Air Date: Oct. 22, 2016
Views: 38 Million
Since the days of Will Ferrell and Darryl Hammond, SNL has mined Jeopardy! parodies for laughs. Updating the format for the Trump presidency, this skit features Tom Hanks as a stereotypical MAGA supporter and contestant on the fake game show. Although he initially seems to be in over his head, Hanks’ character proves quite adept at answering the black culture-focused questions, highlighting the shared experiences and mindsets that connect America’s working class. This is one of those rare moments where SNL actually has something poignant and insightful to say about modern life.
Air Date: Jan. 16, 2016
Views: 36 Million
There’s just no way to overestimate how much people love Star Wars, I guess. This spin on the popular reality show, “Undercover Boss,” (which is still on the air, apparently) has the villainous Kylo Ren donning a disguise and walking the halls of his Starkiller Base as a low-level grunt, Matt. You kinda have to be a big Star Wars fan to really understand – or care – about the jokes in this one. Not the like the recent Christmas dinner Weezer sketch, which I think we can all agree can be loved and appreciated by all.
Air Date: Dec. 5, 2015
Views: 33 Million
No pop-culture references, social commentary or political figures to skewer in this one. “Close Encounter” mostly serves as a showcase for Kate McKinnon’s incredible comedic chops and character work, giving her space to steal the show as a nonplussed, chain-smoking alien abductee.
As McKinnon’s character recounts her unpleasant extra-terrestrial experience in hilarious (and often explicit) detail, her veteran cast members begin to crack, struggling to stifle their laughter. Cast members “breaking” during a skit is a long-standing SNL tradition, but unlike the numerous instances involving Jimmy Fallon, this one actually feels earned.
Air Date: Sept. 29, 2018
Views: 24 Million
Surprise celebrity guest.
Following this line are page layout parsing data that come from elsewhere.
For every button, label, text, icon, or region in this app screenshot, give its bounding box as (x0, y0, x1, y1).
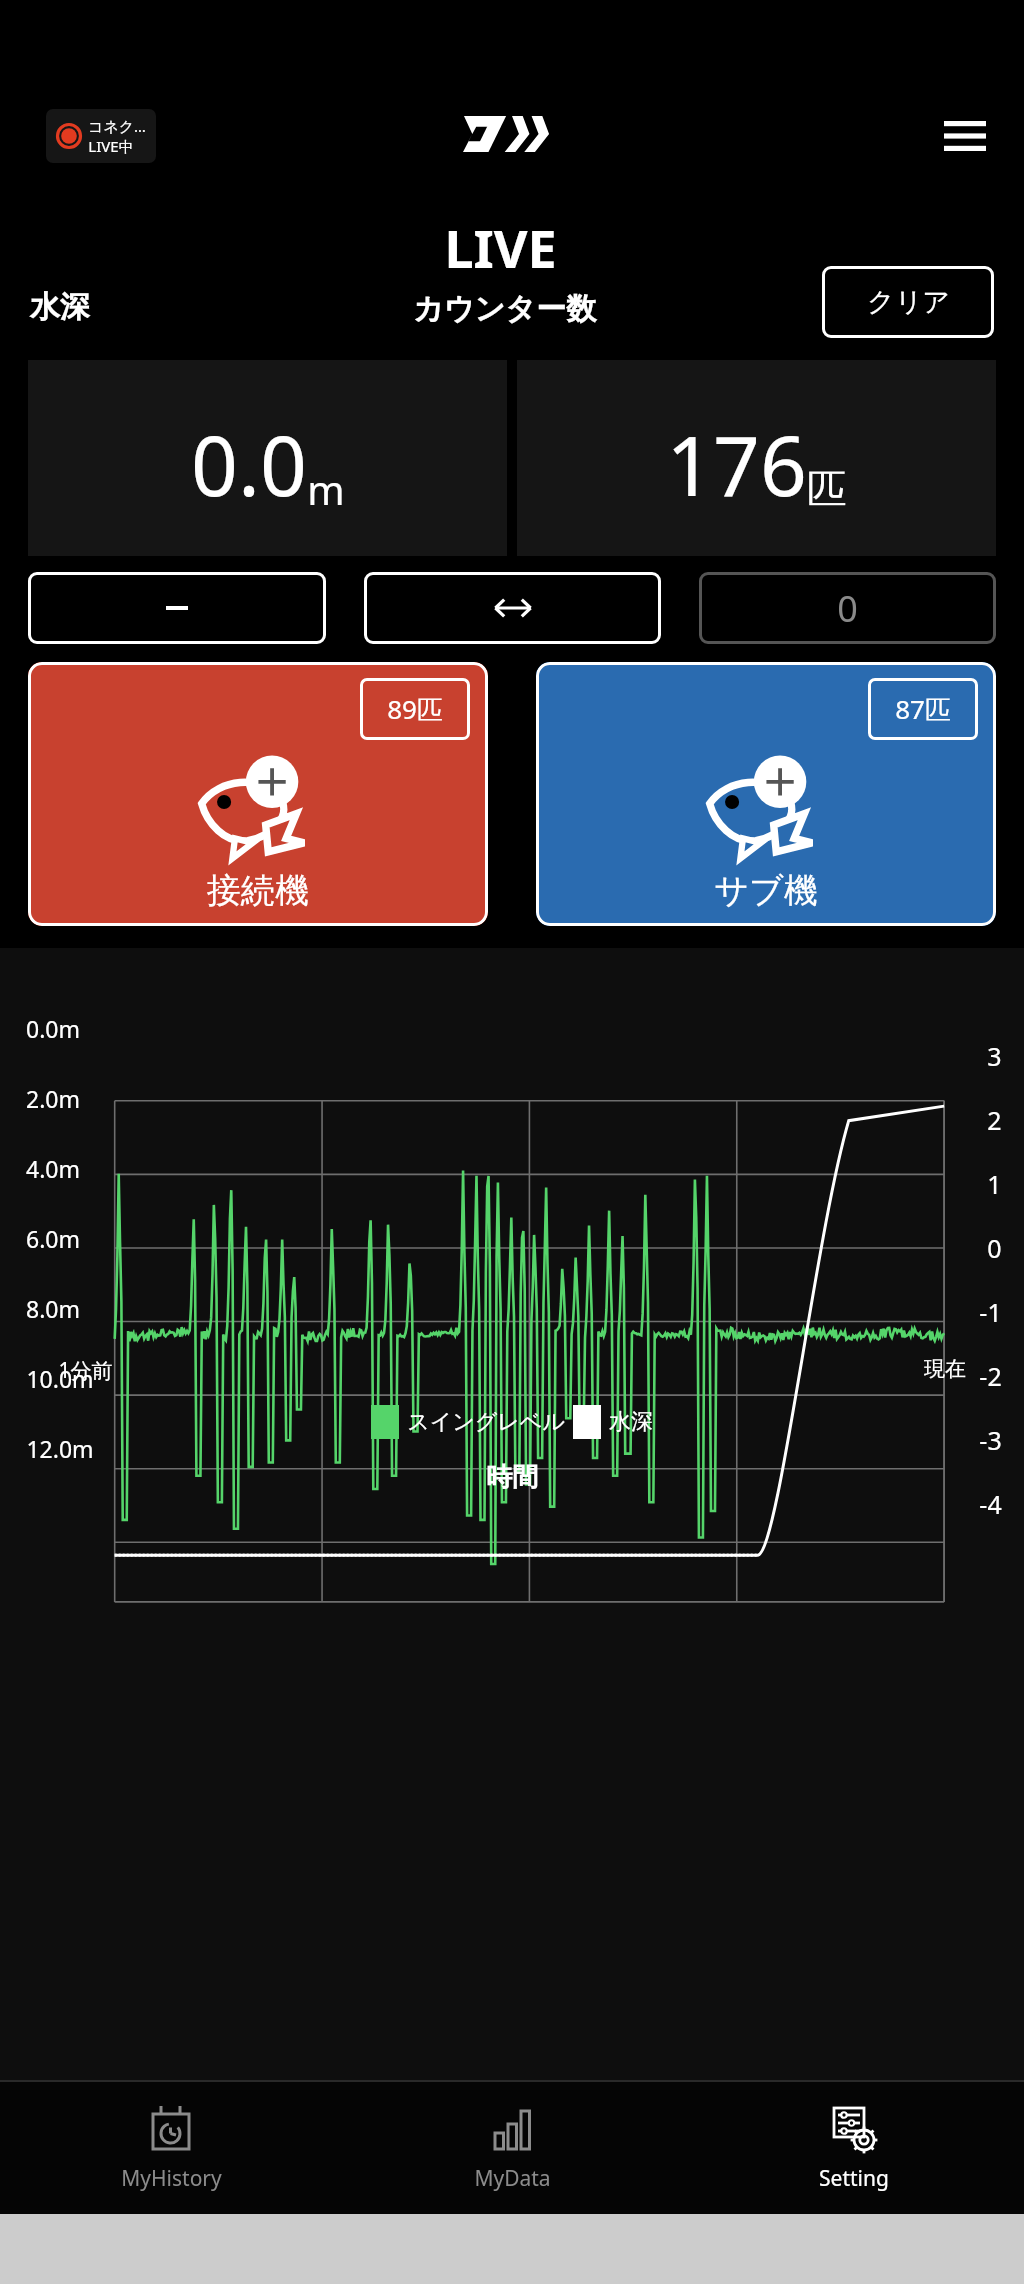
button[interactable]: Setting (683, 2082, 1024, 2214)
staticText: 現在 (924, 1356, 966, 1382)
button[interactable]: Adjust (28, 572, 326, 644)
staticText: 10.0m (26, 1363, 94, 1394)
staticText: 水深 (609, 1408, 653, 1436)
staticText: 6.0m (26, 1223, 80, 1254)
staticText: 2.0m (26, 1083, 80, 1114)
staticText: 0 (837, 584, 858, 633)
staticText: 176 (666, 408, 807, 520)
button[interactable]: 87匹 (536, 662, 996, 926)
staticText: 1分前 (58, 1356, 113, 1385)
staticText: 3 (987, 1039, 1002, 1073)
staticText: サブ機 (714, 869, 818, 912)
button[interactable]: Adjust (364, 572, 661, 644)
staticText: Setting (819, 2164, 889, 2193)
staticText: クリア (867, 285, 950, 319)
staticText: コネク… (88, 116, 146, 136)
staticText: 水深 (30, 288, 90, 326)
staticText: カウンター数 (413, 290, 596, 328)
staticText: 0 (987, 1231, 1002, 1265)
staticText: 接続機 (207, 869, 309, 912)
button[interactable]: MyData (342, 2082, 683, 2214)
staticText: LIVE (444, 212, 557, 283)
staticText: -3 (979, 1423, 1002, 1457)
staticText: MyData (474, 2164, 551, 2193)
staticText: スイングレベル (407, 1408, 565, 1436)
button[interactable]: 89匹 (28, 662, 488, 926)
staticText: -1 (979, 1295, 1002, 1329)
staticText: 時間 (486, 1461, 538, 1494)
staticText: MyHistory (121, 2164, 222, 2193)
staticText: 2 (987, 1103, 1002, 1137)
button[interactable]: Menu (936, 107, 994, 165)
staticText: 8.0m (26, 1293, 80, 1324)
staticText: 89匹 (387, 691, 443, 727)
button[interactable]: クリア (822, 266, 994, 338)
staticText: 匹 (807, 464, 847, 514)
staticText: 0.0 (191, 408, 307, 520)
button[interactable]: 0.0 (28, 360, 507, 556)
staticText: 4.0m (26, 1153, 80, 1184)
button[interactable]: コネク… (46, 109, 156, 163)
button[interactable]: Adjust (699, 572, 996, 644)
staticText: m (307, 462, 345, 516)
staticText: 87匹 (895, 691, 951, 727)
staticText: 1 (987, 1167, 1002, 1201)
button[interactable]: MyHistory (0, 2082, 342, 2214)
staticText: 0.0m (26, 1013, 80, 1044)
staticText: -2 (979, 1359, 1002, 1393)
staticText: 12.0m (26, 1433, 94, 1464)
staticText: -4 (979, 1487, 1002, 1521)
button[interactable]: 176 (517, 360, 996, 556)
staticText: LIVE中 (88, 136, 134, 156)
Current events. Scathing parodies of public officials. This skit is right in SNL’s wheelhouse. Matt Damon takes center stage playing then-embattled Supreme Court nominee Brett Kavanaugh, who rails against the Senate committee, name-dropping his prep school buddies and trotting out decades-old calendars to clear his name.
It’s the kind of timely and ultra-detailed skit that brings in big ratings in the moment but will probably leave viewers years from now wondering what the cardboard cutout of the girl from “Charmed” was all about.
What’s interesting about the most popular SNL videos on YouTube is how little overlap there is with the accepted classics in the show’s history. You won’t find Wayne’s World, Matt Farley, James Brown’s Celebrity Hot Tub Party or Andy Kaufman’s Mighty Mouse bit anywhere on the most-viewed page. By far the oldest skit here originally aired 15 years ago. Even if we extended our scope to cover the top 20-30 videos, the list would be populated by bits revolving around news items, pop culture phenomena (Stranger Things, Fifty Shades of Gray, The Walking Dead) and political events (Trump, mostly) that date back only a few years.
What does this all tell us about digital audiences today? Clearly, they crave fresh content that taps into the latest trends and news. They’d rather watch the billionth skit skewering Donald Trump than revisit decades-old characters – like Land Shark or the Church Lady – who are supposedly “timeless.”
If we stretch that lesson to the world of content marketing, it highlights the importance of keeping your blogs, landing pages, videos and graphics up to date and reflective of the times. That’s not to say that evergreen content is less valuable than trending topics, but refreshing your content every now and then to account for the latest industry developments, market trends and search engine updates can breathe new life into outdated or stale content.